Jose Ayon Loza: Analysis of Exonuclease-DNA binding measurement distributions using a nanopore

This summer I worked on analyzing DNA-Exonuclease 1 data using software developed in Professor William Dunbar’s lab. DNA-Exo experiments are characterized by a decrease in current and an increase in dwell time. This is because when Exo is bound to DNA it does not permit the DNA to translocate through the pore; instead Exo sits atop of the pore with DNA threaded through it.
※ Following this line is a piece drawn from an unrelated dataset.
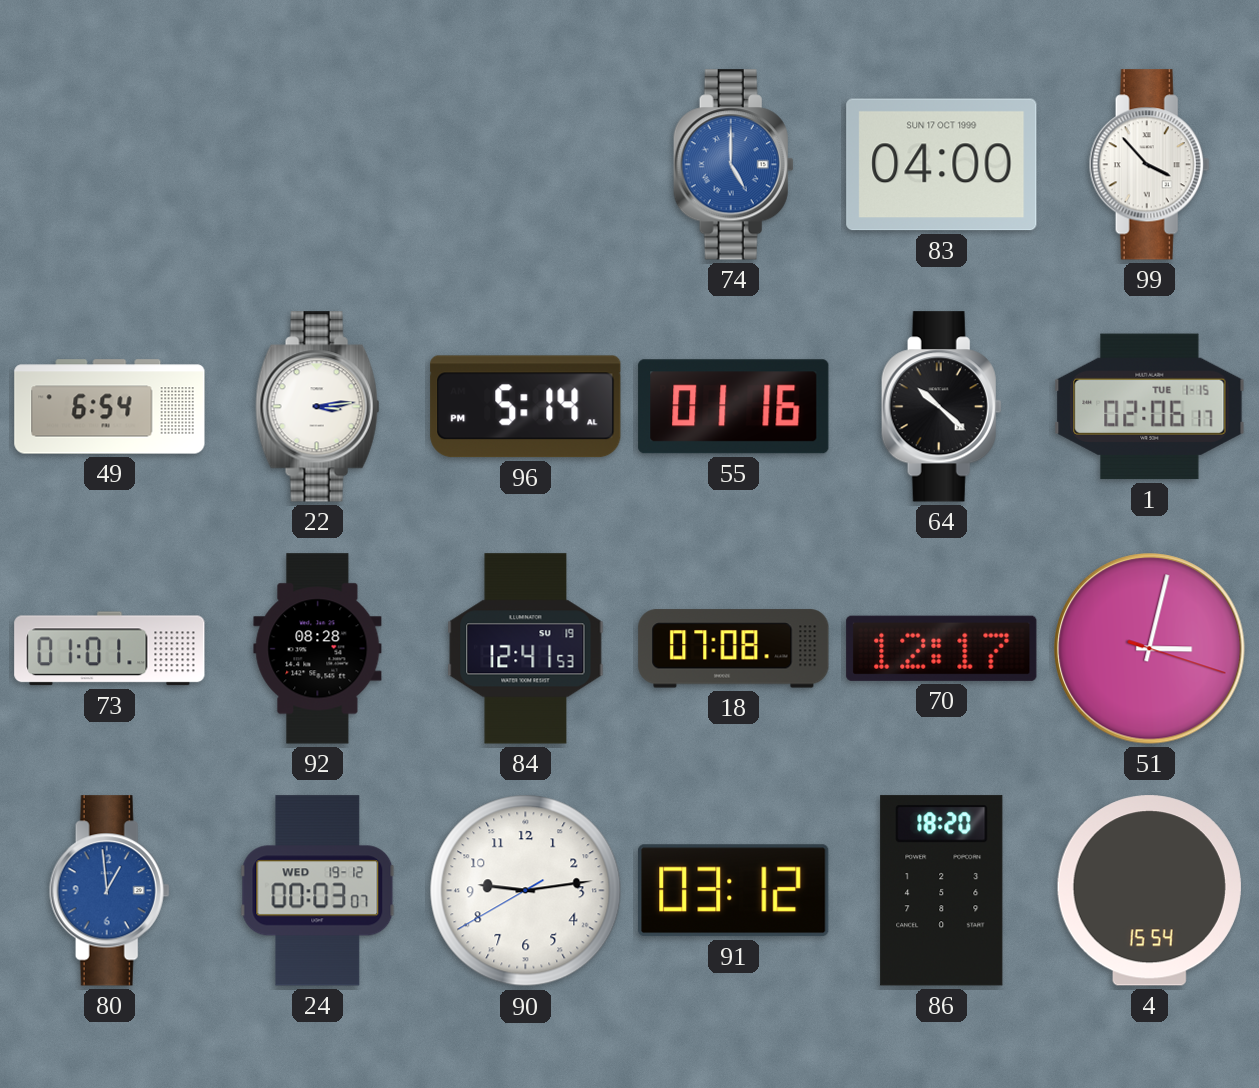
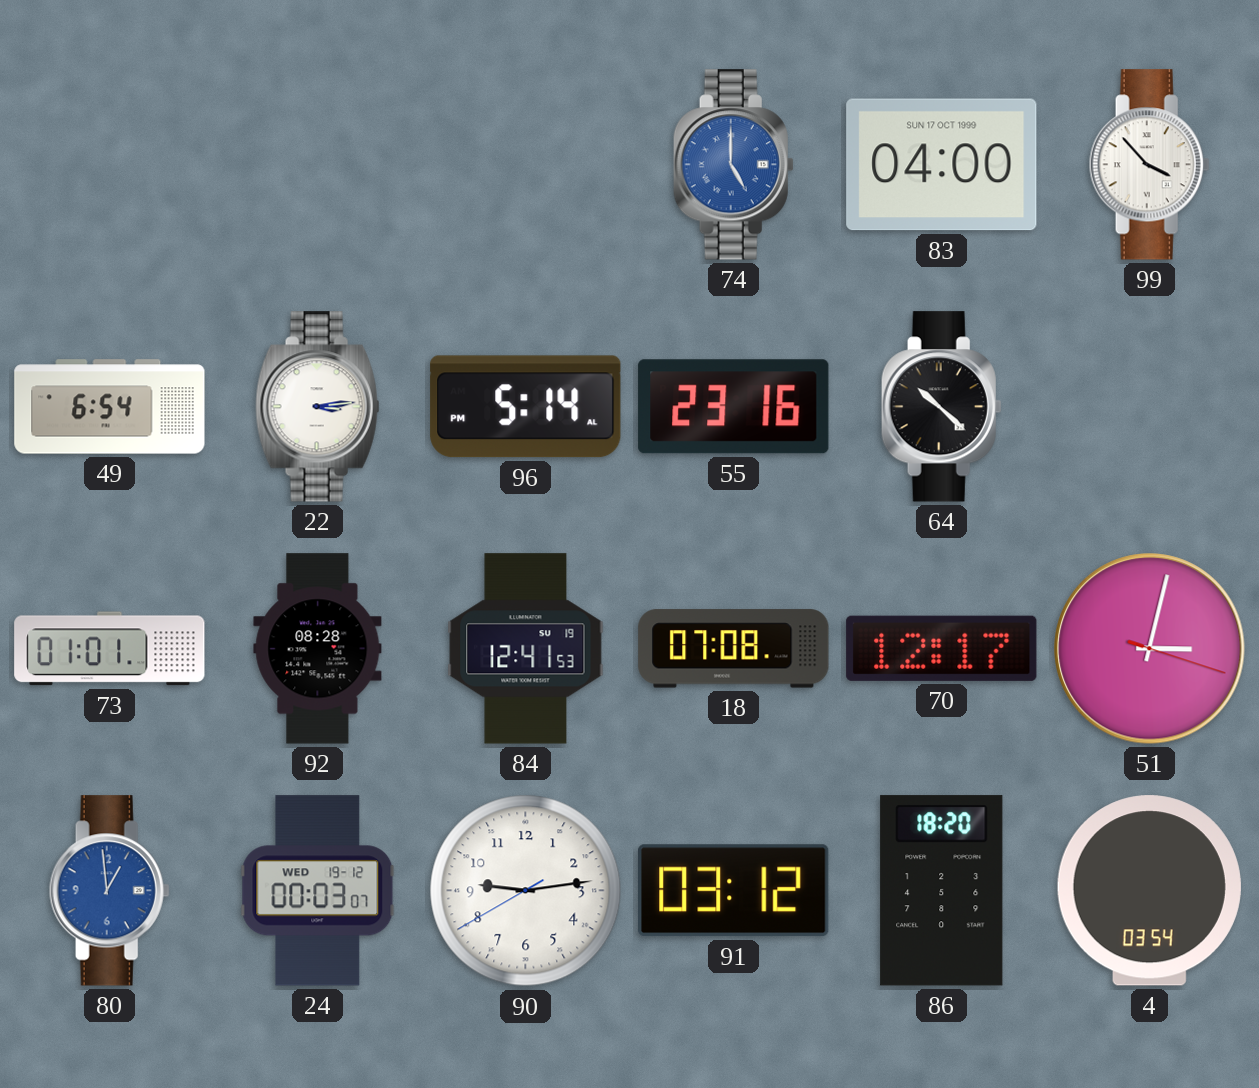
55: 01:16 -> 23:16
1: 02:06 -> none
4: 15:54 -> 03:54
In order to better identify these events our lab developed software able to identify enzyme-bound events and ssDNA events only. Exonuclease 1 is a DNA binding protein that hydrolyzes nucleotides in the 3’ to 5’ direction. Exo1 was used as the DNA binding protein in our lab experiments. Many different experimental conditions where concentrations of DNA, Exo, Ca, and Mg were analyzed using software developed in matlab. First events were identified using a program called eventdetector designed to recognize events. I was required to load these files with specific thresholds depending on the experimental conditions. The files were then further analyzed with Waveform Viewer to identify different current steps within a single event. Using the lab software, we were able to create an a basic map utilizing DNA templates containing abasic residues of varying sizes.

I enjoyed this project very much because it combined two of my interests, molecular biology and computer engineering. This project also involved a close collaboration with lab mates coding the software. Overall it was a great experience, one I would be glad to repeat.